Hal itu disampaikan oleh dosen seni Unsyiah, Ari Palawi
dalam Dialog ‘Posisi Seni Musik Klasik Aceh di Pentas Global’ yang dilaksanakan
oleh Ikatan Alumni Dayah Babun Najah (IKABANA) pada 3 September 2013, di kantor
Pusat Kebudayaan Aceh dan Turki (PuKAT), Banda Aceh.
“Di Hawai, Amerika Serikat ada larangan keras memotong
pohon tertentu sebelum usia yang ditentukan, akan dihukum berat jika
melanggarnya,” kata dosen alumni Hawai, Amerika Serikat.
Menurut lelaki yang sedang menyelesaikan program doktoral
di Monash University Australia ini, untuk melestarikan sebuah seni budaya,
semua pihak perlu melindungi bahan bakunya. Selain itu, kata dia, Perguruan
tinggi bertanggungjawab memperbaiki sistem, harus ada standarisasi masuk dan
kelulusan yang benar dalam fakultas seni bukan seperti kursus.
Diskusi yang dihadiri belasan peminat senit tersebut
berlangsung sekitar dua jam dan sempat tegang ketika para hadirin mengutarakan
pengalaman dan pandangannya masing-masing tentang seni musik di Aceh.

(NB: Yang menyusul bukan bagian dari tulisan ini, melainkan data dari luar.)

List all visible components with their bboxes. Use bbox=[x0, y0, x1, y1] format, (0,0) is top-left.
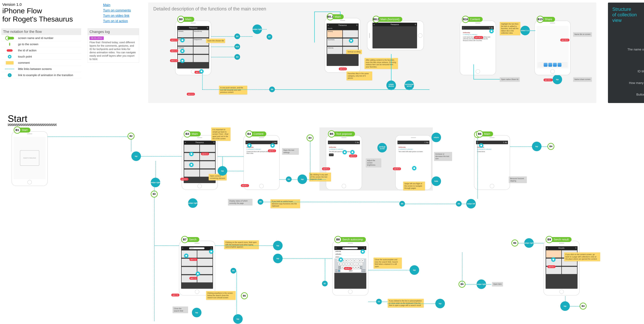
touchpoint[interactable] bbox=[180, 49, 184, 53]
link-comments[interactable]: Turn on comments bbox=[103, 8, 131, 13]
node-swipe[interactable]: swipe right bbox=[188, 198, 198, 208]
structure-header: Structure of collection view bbox=[608, 2, 644, 27]
share-option-icon[interactable] bbox=[558, 63, 562, 67]
node-b4[interactable]: B4 bbox=[234, 34, 240, 39]
node-tap[interactable]: tap bbox=[273, 254, 282, 263]
node-tap[interactable]: tap bbox=[298, 174, 307, 184]
node-tap[interactable]: tap bbox=[192, 308, 202, 317]
screen-b5: B5Text popover ‹⇪ Aa Uniformity a. unifo… bbox=[326, 135, 362, 190]
node-tap[interactable]: tap bbox=[532, 142, 542, 151]
home-button-icon[interactable] bbox=[560, 290, 564, 294]
home-button-icon[interactable] bbox=[550, 69, 555, 74]
touchpoint[interactable] bbox=[200, 69, 204, 74]
node-tap[interactable]: tap bbox=[435, 299, 445, 308]
share-sheet[interactable] bbox=[538, 62, 568, 68]
node-hide[interactable]: hide bbox=[432, 176, 441, 186]
node-swipe-right[interactable]: swipe right bbox=[252, 24, 262, 34]
node-tap[interactable]: tap bbox=[218, 166, 227, 176]
node-tap[interactable]: tap bbox=[273, 241, 282, 250]
goto-b4[interactable]: B4 bbox=[580, 302, 586, 310]
node-return[interactable]: return bbox=[432, 133, 441, 142]
touchpoint[interactable] bbox=[189, 163, 194, 167]
node-tap[interactable]: tap bbox=[552, 75, 562, 84]
node-scroll[interactable]: vertical scroll bbox=[378, 143, 387, 152]
home-button-icon[interactable] bbox=[198, 184, 202, 188]
goto-b4[interactable]: B4 bbox=[548, 143, 554, 150]
touchpoint[interactable] bbox=[180, 38, 184, 42]
touchpoint[interactable] bbox=[479, 144, 483, 148]
connector bbox=[466, 284, 476, 284]
node-b6[interactable]: B6 bbox=[230, 268, 236, 274]
version-label: Version 1.0 bbox=[2, 2, 73, 7]
node-tap[interactable]: tap bbox=[233, 314, 243, 324]
screen-body: ≡Thesaurus⚲ Quantity Similarity Dissimil… bbox=[327, 24, 358, 66]
home-button-icon[interactable] bbox=[28, 180, 32, 184]
home-button-icon[interactable] bbox=[259, 184, 264, 188]
touchpoint[interactable] bbox=[247, 144, 252, 148]
touchpoint[interactable] bbox=[349, 39, 353, 43]
home-button-icon[interactable] bbox=[476, 69, 480, 74]
touchpoint[interactable] bbox=[189, 152, 194, 156]
changes-body: Flow that I finished today, used differe… bbox=[88, 41, 139, 62]
node-swipe[interactable]: swipe right bbox=[524, 238, 534, 248]
detail-description-panel: Detailed description of the functions of… bbox=[148, 2, 596, 103]
link-id-action[interactable]: Turn on id action bbox=[103, 18, 131, 24]
touchpoint[interactable] bbox=[184, 254, 188, 258]
share-option-icon[interactable] bbox=[544, 63, 548, 67]
touchpoint[interactable] bbox=[350, 150, 354, 154]
share-option-icon[interactable] bbox=[553, 63, 557, 67]
touchpoint[interactable] bbox=[209, 250, 213, 254]
touchpoint[interactable] bbox=[361, 250, 365, 254]
node-swipe[interactable]: swipe right bbox=[151, 178, 160, 187]
connector bbox=[478, 138, 478, 198]
node-tap[interactable]: tap bbox=[410, 265, 419, 275]
node-b4b[interactable]: B4 bbox=[234, 54, 240, 60]
comment-note: Adjust the screen brightness bbox=[366, 158, 381, 167]
node-b7[interactable]: B7 bbox=[266, 34, 272, 40]
touchpoint[interactable] bbox=[412, 166, 416, 170]
screen-body: ‹⇪ Aa Uniformity a. uniformity of { unif… bbox=[328, 140, 360, 183]
home-button-icon[interactable] bbox=[490, 184, 494, 188]
node-hscroll[interactable]: horizontal scroll bbox=[404, 80, 414, 90]
touchpoint[interactable] bbox=[490, 29, 494, 33]
comment-note: Native share screen bbox=[573, 77, 592, 82]
node-swipe-left[interactable]: swipe left bbox=[466, 199, 476, 208]
node-b6[interactable]: B6 bbox=[269, 86, 275, 92]
home-button-icon[interactable] bbox=[348, 290, 352, 294]
node-b6[interactable]: B6 bbox=[456, 201, 462, 206]
goto-b4[interactable]: B4 bbox=[306, 134, 314, 142]
home-button-icon[interactable] bbox=[342, 184, 346, 188]
action-badge: act-1.2 bbox=[170, 50, 178, 52]
connector bbox=[388, 304, 435, 304]
link-main[interactable]: Main bbox=[103, 2, 131, 8]
screen-id-badge: B1 bbox=[14, 126, 21, 134]
node-tap[interactable]: tap bbox=[560, 301, 570, 311]
home-button-icon[interactable] bbox=[195, 290, 199, 294]
node-b10[interactable]: B10 bbox=[234, 44, 240, 50]
node-b6[interactable]: B6 bbox=[258, 199, 263, 204]
touchpoint[interactable] bbox=[339, 258, 343, 262]
touchpoint[interactable] bbox=[342, 150, 347, 154]
screen-b9: B9Serch result ≡Results⚲ bbox=[544, 241, 580, 296]
goto-b6[interactable]: B6 bbox=[511, 240, 518, 246]
link-video[interactable]: Turn on video link bbox=[103, 13, 131, 18]
home-button-icon[interactable] bbox=[418, 33, 422, 38]
touchpoint[interactable] bbox=[180, 59, 184, 63]
node-swipe[interactable]: swipe right bbox=[476, 280, 486, 289]
connector bbox=[211, 36, 234, 37]
share-option-icon[interactable] bbox=[548, 63, 552, 67]
goto-b6[interactable]: B6 bbox=[241, 292, 248, 299]
goto-b2[interactable]: B2 bbox=[128, 133, 134, 140]
node-b4[interactable]: B4 bbox=[286, 176, 292, 182]
node-tap[interactable]: tap bbox=[132, 152, 141, 161]
start-arrow-icon bbox=[8, 124, 57, 126]
search-input[interactable] bbox=[342, 248, 358, 249]
touchpoint[interactable] bbox=[270, 144, 274, 148]
node-b6[interactable]: B6 bbox=[399, 201, 405, 206]
node-rotate[interactable]: rotate device bbox=[386, 80, 396, 90]
search-input[interactable] bbox=[189, 248, 204, 249]
connector bbox=[154, 187, 154, 192]
touchpoint[interactable] bbox=[196, 272, 200, 276]
touchpoint[interactable] bbox=[551, 258, 556, 262]
screen-id-badge: B7 bbox=[181, 236, 188, 243]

Penulis Aceh, Herman RN, yang menghadiri acara tersebut
mengharapkan ada definisi tentang seni, termasuk musik di Aceh, baik klasik,
tradisi, dan semacamnya.
Menyambut hal
tersebut, ketua panitia Muhajir Al Fairusy mengatakan bahwa diskusi akan
dilanjutkan dalam waktu dekat dengan tema tentang seni Aceh untuk merumuskan
beberapa hal untuk disepakati dan disampaikan kepada publik.